Frequently Asked Accounting Questions:
What does the term 'double-entry'
Each transaction in double-entry accounting systems has two parts: where the money came from and where the money goes. For example, when your business collects a payment, the money comes from your client and goes to your bank account. In double-entry systems you record two entries; one credits your client's account and the other debits your bank account. This dual entry of each transaction is what the term 'double-entry' refers to.
What do the terms 'debit' and 'credit' mean?
The terms debit and credit refer to the way money moves from one account to another account. One side of an individual transaction debits an account, and the other side credits another account. 'Taking from' an account is a credit, 'adding to' an account is a debit. On the surface this may sound backwards. Think of it this way: you take money from your petty cash account to buy gas. Your fuel account now 'owes a debt' (debit) to your petty cash account.
What is a 'journal'?
A Journal is where your transactions are entered for the very first time. In manual systems this would be a book with columns that hold the date, amount and accounts for each transaction. In computerized systems you will instead have a 'check' displayed on screen that you fill out when making payments, or an 'invoice' you fill out when making a new sale. Behind the scenes however, the details of your transactions are still held in a computerized version of the traditional accounting 'journal'.
What is a 'ledger'?
A Ledger is a book which takes your original entries from your journal (see previous answer) and sorts them into separate accounts. While a journal holds all your transactions by date, a ledger re-sorts all your transactions by account.
What does the term 'posting' mean?
You first enter your transactions into a journal by date. They are then copied and sorted into a ledger by account (see previous answer). The process of copying entries from journal to ledger is called Posting.

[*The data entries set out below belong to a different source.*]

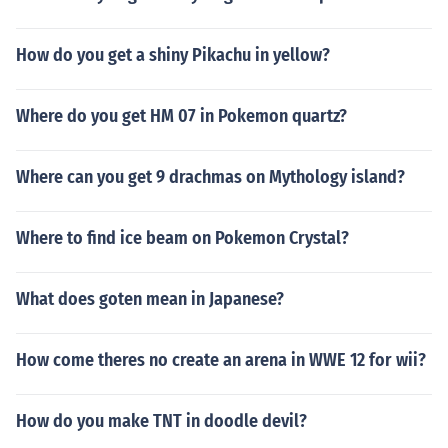
How do you get a shiny Pikachu in yellow?
Where do you get HM 07 in Pokemon quartz?
Where can you get 9 drachmas on Mythology island?
Where to find ice beam on Pokemon Crystal?
What does goten mean in Japanese?
How come theres no create an arena in WWE 12 for wii?
How do you make TNT in doodle devil?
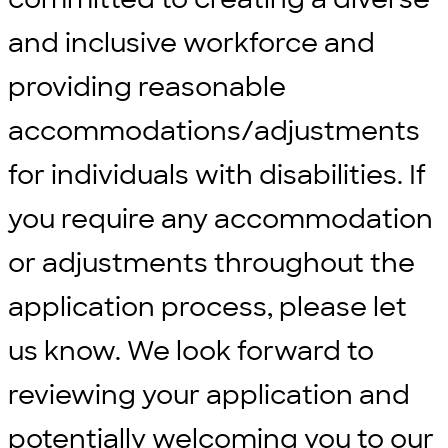
and inclusive workforce and
providing reasonable
accommodations/adjustments
for individuals with disabilities. If
you require any accommodation
or adjustments throughout the
application process, please let
us know. We look forward to
reviewing your application and
potentially welcoming you to our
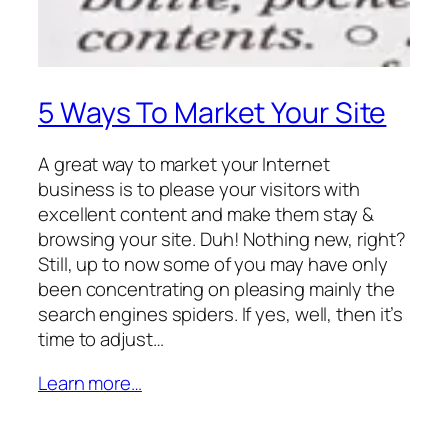
5 Ways To Market Your Site
A great way to market your Internet
business is to please your visitors with
excellent content and make them stay &
browsing your site. Duh! Nothing new, right?
Still, up to now some of you may have only
been concentrating on pleasing mainly the
search engines spiders. If yes, well, then it’s
time to adjust…
Learn more…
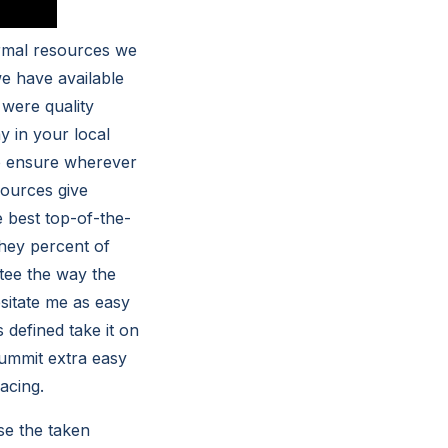
ormal resources we
we have available
 were quality
y in your local
to ensure wherever
sources give
 best top-of-the-
 they percent of
tee the way the
sitate me as easy
defined take it on
ummit extra easy
acing.
se the taken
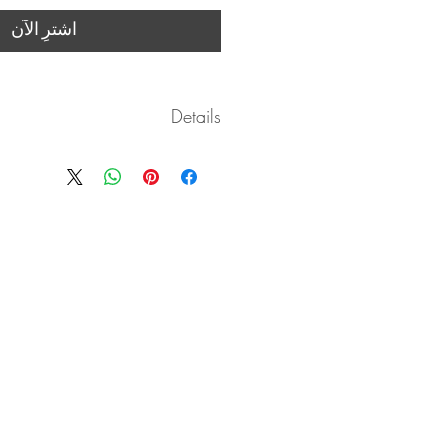
اشترِ الآن
Details
vered as a digitally based medium in
.pdf form with clickable links.
ease download the .pdf and save it!
course are available for download as
well once opened with wifi.
es by Janelle include complimentary
 back on submitted practice videos!
 at your own speed. I am available for
questions janelleissis@gmail.com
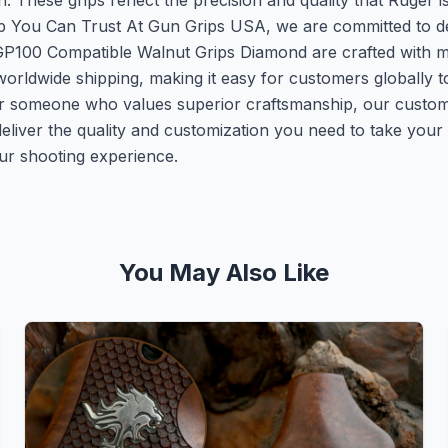
on. These grips reflect the precision and quality that Ruger
p You Can Trust At Gun Grips USA, we are committed to deli
P100 Compatible Walnut Grips Diamond are crafted with met
r worldwide shipping, making it easy for customers globally 
or someone who values superior craftsmanship, our custom 
eliver the quality and customization you need to take your
our shooting experience.
You May Also Like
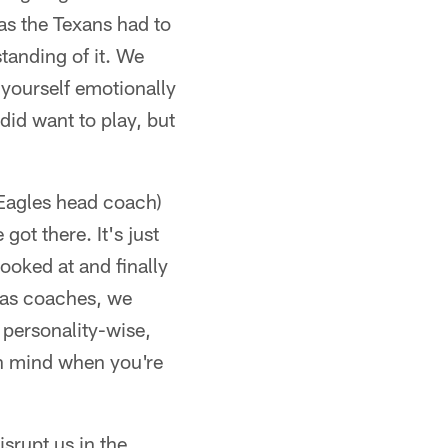
as the Texans had to
tanding of it. We
 yourself emotionally
id want to play, but
(Eagles head coach)
got there. It's just
ooked at and finally
e as coaches, we
 personality-wise,
in mind when you're
isrupt us in the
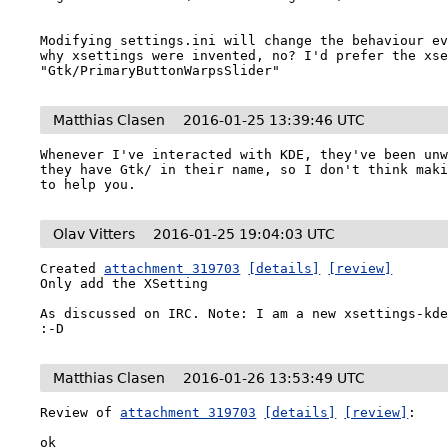
Modifying settings.ini will change the behaviour ev
why xsettings were invented, no? I'd prefer the xse
"Gtk/PrimaryButtonWarpsSlider"
Matthias Clasen
2016-01-25 13:39:46 UTC
Whenever I've interacted with KDE, they've been unw
they have Gtk/ in their name, so I don't think maki
to help you.
Olav Vitters
2016-01-25 19:04:03 UTC
Created 
attachment 319703
[details]
[review]
Only add the XSetting

As discussed on IRC. Note: I am a new xsettings-kde
:-D
Matthias Clasen
2016-01-26 13:53:49 UTC
Review of 
attachment 319703
[details]
[review]
:

ok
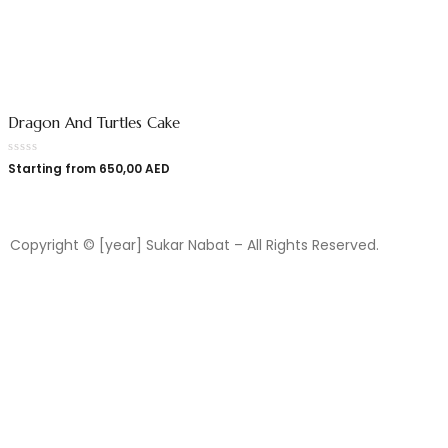
Dragon And Turtles Cake
Starting from
650,00
AED
Copyright © [year] Sukar Nabat – All Rights Reserved.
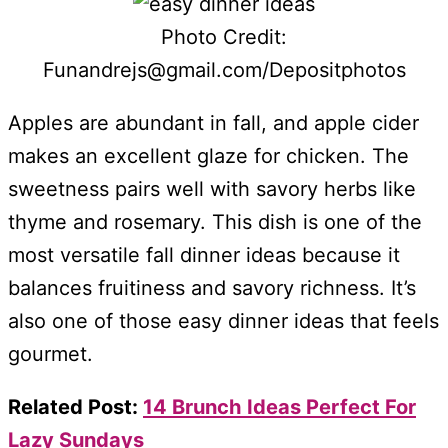
Photo Credit:
Funandrejs@gmail.com/Depositphotos
Apples are abundant in fall, and apple cider
makes an excellent glaze for chicken. The
sweetness pairs well with savory herbs like
thyme and rosemary. This dish is one of the
most versatile fall dinner ideas because it
balances fruitiness and savory richness. It’s
also one of those easy dinner ideas that feels
gourmet.
Related Post:
14 Brunch Ideas Perfect For
Lazy Sundays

What is a 'trial balance'?
A Trial Balance is a list of every account balance. Accounts with credit balances are added together, and accounts with debit balances are added together. If the total credits equal the total debits, then the accounts are said to be balanced and a Balance Sheet can be generated (see next answer).
What is a 'Balance Sheet'?
A Balance Sheet is a summary statement of all accounts used in your business. Accounts with debit balances are shown on one side of the sheet in a column called 'assets' (what your business owns). Accounts with a credit balance are shown on the other column, called 'liabilities' (what your business owes). If you have correctly logged all transactions into the journal, and then correctly posted them to the ledger, and they are then correctly placed on the proper side of your balance sheet, the total on each side will be equal (assets will equal liabilities). This is why this kind of statement is called a 'balance sheet'. Balance sheets can be a useful analysis tool at any time in your business cycle, but are usually produced at the end of each business year.
What is a 'cash flow statement'?
A Cash Flow statement shows the flow of money in and out of your business over a defined time period. Your bank statement is a good example of a rudimentary cash flow statement. It shows every dollar in, and every dollar out of your bank account. In practice however, true cash flow statements contain greater detail on precisely what your money was spent on.